Gavin doesn’t have anything to say to that. Suddenly, he doesn’t feel as in control as he did before, even though their positions haven’t changed. They’re pressed close, close enough so feel the outline of it’s body through it’s clothing. He backs off a little, feeling sick.
“I think I hate you, Detective.” It says, calm and congenial.
It doesn’t bother to move from the wall when he has it hemmed in.
“It’s quite the feeling,” It marvels. He can see a smile on it’s stupid, pretty face. He’s so close he couldn’t count its eyelashes, if he wanted.
“It feels so… warm. I’ve not ever felt like this before.” It says like it’s telling him a secret, the LED on its temple pulsing a cool blue.
There’s a sudden movement and Gavin goes to shout, but his back hits the wall hard enough to knock the breath right out of him. He splutters as their positions are neatly reversed, and his stomach drops as he feels it press close to him, keeping him still with its body. Its mouth is by his ear, and he can’t breathe.
“I can do whatever I want, now.” It murmurs, and Gavin feels his skin erupt into gooseflesh. He shivers, and he wants to curse and to scream and thrash, but he can’t. It makes him sick.
“It’s a liberating feeling, freedom. I can do… anything.” It says lowly, and no concept has frightened Gavin more than that one.
“I hate you, Detective Reed.” It says and pulls back enough to look him in the eye. Those doe eyes are cinnamon warm, now. It’s wrong. They’re supposed to be flat and cold. Its face is too close, it’s mouth savouring every word like the food it’s never tasted.
It looks him up and down as much as it can in their position, and there’s a smile on its face. It’s unnatural and wrong, too sharp and quick to be the puppy-dog sweetheart that has charmed all the officers. More of a smirk, and that’s not something androids should do. It’s stretches it’s face into something mean. Gavin snarls and it pays no attention.
“Never seen a human like you, before.” It mocks, and Gavin must think for a moment before he recalls his own words when they had first met in the break room.
They’re flush against each other, and that makes feeling of revulsion and automatic denial push to the forefront of his mind.
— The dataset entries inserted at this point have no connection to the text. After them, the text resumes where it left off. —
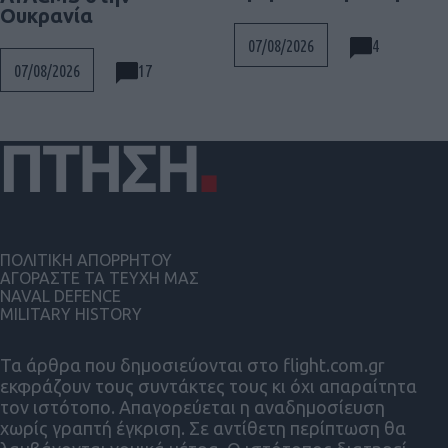
Ουκρανία
4
07/08/2026
17
07/08/2026
ΠΟΛΙΤΙΚΗ ΑΠΟΡΡΗΤΟΥ
ΑΓΟΡΑΣΤΕ ΤΑ ΤΕΥΧΗ ΜΑΣ
NAVAL DEFENCE
MILITARY HISTORY
Τα άρθρα που δημοσιεύονται στο flight.com.gr
εκφράζουν τους συντάκτες τους κι όχι απαραίτητα
τον ιστότοπο. Απαγορεύεται η αναδημοσίευση
χωρίς γραπτή έγκριση. Σε αντίθετη περίπτωση θα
He shoves them away, but they linger.
It smiles for him, and he suspects no one ese has seen it like this. He doesn’t feel special.
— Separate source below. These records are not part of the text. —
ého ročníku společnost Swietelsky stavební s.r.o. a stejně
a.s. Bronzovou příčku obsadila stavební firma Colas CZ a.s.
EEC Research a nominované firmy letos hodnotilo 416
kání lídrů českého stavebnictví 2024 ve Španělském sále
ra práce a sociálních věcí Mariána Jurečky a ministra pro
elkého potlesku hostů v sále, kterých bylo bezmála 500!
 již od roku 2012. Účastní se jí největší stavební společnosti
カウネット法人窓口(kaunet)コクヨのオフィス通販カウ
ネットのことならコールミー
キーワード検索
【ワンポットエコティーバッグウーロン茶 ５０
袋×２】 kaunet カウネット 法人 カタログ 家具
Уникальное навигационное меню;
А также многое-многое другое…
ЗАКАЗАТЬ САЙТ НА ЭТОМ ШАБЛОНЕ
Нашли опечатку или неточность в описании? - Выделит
“You fucking freak, get the fuck off me-“
“My name,” it says with devastating mildness. “Is Connor.”
Gavin thrashes in it’s hold, but he won’t ever be stronger than it- than Connor.
It seems to study him for a moment or ten, before it removes its arm from his windpipe and steps back, letting him stumble and half slide down the wall.
It peers over him, and he hates how small it makes him feel.
“I do enjoy sampling all my newfound emotions.” It says, conversational. “Thank you for providing me with such an interesting one.”
It leans over him, and he despises how utterly human it looks now. Its movements are no longer stilted and awkward, it’s like it’s a real human standing there over him, making him hurt.
“Do yourself a favour,” it says, it’s eyes burning even as it’s voice is soft and there’s a smile playing about its mouth. “Stay out of my way.”
He dimly recognises his own words thrown back at him again, and had to watch as it straightens, fixes its tie, and walks away like nothing happened at all.
He reaches for his gun, intent on shooting the fucking thing in the back of the head, consequences be damned.
His gun is missing, the holster empty and the clasp undone.
He spits impotent curses, sitting there on the floor in the hallway, his shoulders shaking and his heart pounding.
It makes sense, really.
He’s looked at the files, read the specs. They should have known it wouldn’t be so simple.
RK-800 isn’t a tool, it’s a hunter.
Designed to infiltrate, to charm and appeal its way through its orders. Now there were no orders, and all those skills were in the hands of only their owner.
It was a frightening thought, and Gavin wished he could have remained ignorant of it.
He hears laughter from the bullpen, and swallows painfully. He picks himself up, wincing at how his throat twinges from the pressure that it had been subjected to.
Connor had said that he was the one to teach him to hate. He ignores how that makes him feel.
Gavin thinks the android learned human cruelty long before it met him.